Thursday, June 21, 2012

The Wilder Life

As a devoted fan of the Little House books growing up and really anything published by or about the Wilder and Ingalls families, I owned a calico bonnet or two and dreamed of making the "pilgrimage" to all the Little House sites. My mother, NOT a Little House fan, was never open to the journey. Wendy McClure, in her new  book The Wilder Life, takes Little House fans on the trail to Wilder fandom without ever having to leave their own little house.




McClure is not some Laura Ingalls Wilder superfan who has spent year after year visiting Wilder landmarks (that was actually my third grade teacher+). McClure instead rediscovered the books after she was an adult, reading through her copies that had remained untouched for decades. She undoubtedly found in those pages what every adult finds in the nostalgia of returning to a world that had seemed so real as a child and that remains intact when you return to it years later. She found comfort & friendship & the desire to continue that relationship with the Little House world & that piece of her childhood for as long as humanly possible.



The Little House books lend themselves to that feeling of nostalgia through a friendship that the reader forms with Laura Ingalls within moments of opening the first of the Little House books (Little House in the Big Woods although I would understand if you did not truly feel as though you were part of the family until Little House on the Prairie).  Laura is a girl who lives in a different time, a girl who faces hardships unimaginable to individuals born in the latter part of the twentieth century. Although we can never completely empathize with the specific trials & tribulations of prairie life, little girls everywhere knew exactly how Laura felt about sibling rivalries, gender roles, school, parents, boys, the mean girls at school, the holidays and the little joys and disappointments that fill a person's daily life regardless of the period in time they occupy. Although Laura the author wrote about Laura the girl approximately sixty years after she left behind her childhood the stories feel as if they are being narrated by a child the age of the Laura character in the book. Laura Ingalls Wilder captures the precise feeling of being each and every age and girls emotionally attach to the fact that even in this different time and place there is someone who experienced the same thoughts, hopes, petty jealousies, small kindnesses & uncertainties.
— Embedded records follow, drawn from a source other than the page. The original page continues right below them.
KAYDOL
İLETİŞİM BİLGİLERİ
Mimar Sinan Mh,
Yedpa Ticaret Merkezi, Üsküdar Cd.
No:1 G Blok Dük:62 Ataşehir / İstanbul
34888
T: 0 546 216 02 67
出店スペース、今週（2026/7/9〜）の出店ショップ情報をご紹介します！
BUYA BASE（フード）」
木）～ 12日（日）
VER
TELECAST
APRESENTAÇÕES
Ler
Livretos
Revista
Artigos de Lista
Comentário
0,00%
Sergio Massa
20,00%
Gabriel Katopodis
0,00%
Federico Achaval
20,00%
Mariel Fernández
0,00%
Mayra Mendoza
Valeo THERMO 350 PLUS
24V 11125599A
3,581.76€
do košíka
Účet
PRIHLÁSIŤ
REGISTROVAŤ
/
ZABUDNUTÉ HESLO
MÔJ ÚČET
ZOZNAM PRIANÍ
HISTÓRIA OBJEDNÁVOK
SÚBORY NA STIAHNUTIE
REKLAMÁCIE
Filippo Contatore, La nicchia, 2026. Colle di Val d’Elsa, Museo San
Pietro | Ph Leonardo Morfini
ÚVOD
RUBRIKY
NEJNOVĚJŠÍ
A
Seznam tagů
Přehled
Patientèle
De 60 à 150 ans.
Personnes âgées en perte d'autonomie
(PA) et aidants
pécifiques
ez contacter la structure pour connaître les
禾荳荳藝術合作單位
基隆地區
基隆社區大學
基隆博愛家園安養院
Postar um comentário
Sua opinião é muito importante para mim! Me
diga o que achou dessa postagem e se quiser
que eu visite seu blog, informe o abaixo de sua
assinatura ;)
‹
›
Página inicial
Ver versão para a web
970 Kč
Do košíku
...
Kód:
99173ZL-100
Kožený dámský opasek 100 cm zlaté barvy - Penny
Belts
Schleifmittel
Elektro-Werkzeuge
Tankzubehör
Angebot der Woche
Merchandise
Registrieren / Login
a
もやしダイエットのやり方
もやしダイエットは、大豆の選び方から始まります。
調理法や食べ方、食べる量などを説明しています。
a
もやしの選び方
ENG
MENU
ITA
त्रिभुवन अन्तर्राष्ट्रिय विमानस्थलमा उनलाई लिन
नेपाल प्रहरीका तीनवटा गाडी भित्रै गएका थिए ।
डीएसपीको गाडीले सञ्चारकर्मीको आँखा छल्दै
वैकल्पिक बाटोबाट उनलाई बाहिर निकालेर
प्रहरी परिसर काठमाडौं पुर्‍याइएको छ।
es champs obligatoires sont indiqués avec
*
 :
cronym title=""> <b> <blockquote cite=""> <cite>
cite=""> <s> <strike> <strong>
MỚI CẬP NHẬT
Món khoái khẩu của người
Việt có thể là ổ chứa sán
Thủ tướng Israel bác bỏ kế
As a result, even as an adult I want to be in the covered wagon beside Jack & Ma & Pa & Mary & eventually Carrie & Grace. The simplified version, the sugarcoated version of prairie life (and it was undeniably sugarcoated...the destruction of crops by grasshoppers occupied a brief chapter and the period of Wilder's actual life where she was separated from her family due to financial circumstances never makes her chapter books) is  a place we all want to live & McClure's internal exploration of that yearning to join Laura on her travels and her literal exploration of the homesites of Wilder are a delight for any Little House fan even if you have not stopped by to visit the Ingalls family in quite a while.